To better explain the radiomic features, this study analyzed the 23 highest-scoring features in the average feature importance ranking, of which 14 were texture features. Previous studies found that first-order features and some texture features such as GLSZM and GLDM are important for predicting the co-deletion status of 1p/19q among all features, while other texture features such as GLRLM and GLCM are also considered to have good effects on predicting the molecular status of 1p/19q [14, 42, 43]. Our results also show that most of the selected features are texture features, with first-order features and shape features accounting for only about 30%, indicating that texture features representing tumor spatial intensity changes play an important role in predicting the molecular status of 1p/19q in LGGs.
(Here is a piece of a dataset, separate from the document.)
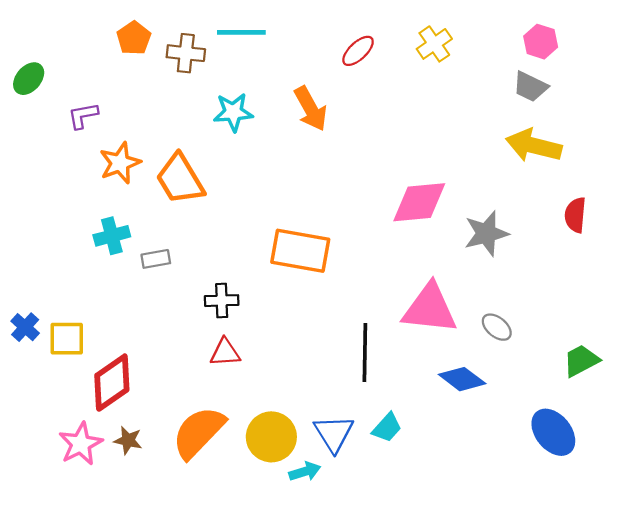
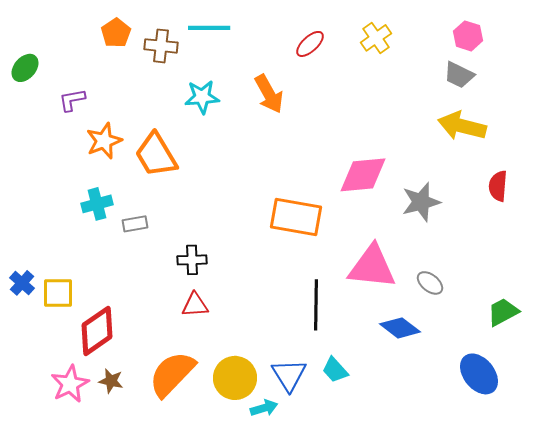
orange rectangle: (300, 251) -> (296, 217), moved
cyan trapezoid: (387, 428) -> (335, 370), turned 96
There are still some limitations in our study. Firstly, this study relies solely on conventional MRI sequences; however, related studies have shown that advanced MRI sequences such as Magnetic Resonance Spectroscopy (MRS) and Diffusion Weighted Imaging (DWI) can provide richer microstructural information, which may lead to more significant improvements in the prediction of glioma molecular status [44, 45]. Therefore, future research will consider incorporating more MRI sequences to enhance the model's predictive performance. This would not only provide the model with more detailed structural and functional information but also help us explore the contributions of different imaging data to the model's performance. We look forward to further improving the model's clinical application potential by integrating these advanced imaging data. Second, considering the importance of IDH, EGFR, and MGMT methylation status, as well as other relevant genes in the diagnosis and prognosis of gliomas, our future studies will include all types of adult diffuse gliomas. We will establish a stratified and progressive predictive model to predict multiple key genes, thus better assisting clinical diagnosis and treatment. The limitation of using data from a single center is also an issue we need to consider. The model needs to be validated across different geographical locations, ethnic groups, and treatment backgrounds. This will help us understand how the model performs across diverse patient populations. We anticipate that in future studies, we will be able to collect more data from different regions and populations, and through cross-center validation, further enhance the model's robustness, laying a solid foundation for its clinical application.Finally, the challenge of applying DL technology in medical imaging lies in the"black box"nature of the output results, making it difficult to understand and interpret the internal decision-making process.In the future, we will consider trying to combine radiomics with genomics, and use visualization techniques to explore the mechanisms behind the black box from multiple dimensions.

Conclusion

An algorithm model based on DL can effectively predict the molecular status of 1p/19q in LGG patients. The combination of spontaneous data augmentation and information gain feature selection methods can significantly improve the performance of the model. We hope that this work can provide important clinical assistance value for the non-invasive identification of molecular subtypes and customized individualized treatment plans for glioma patients in the future.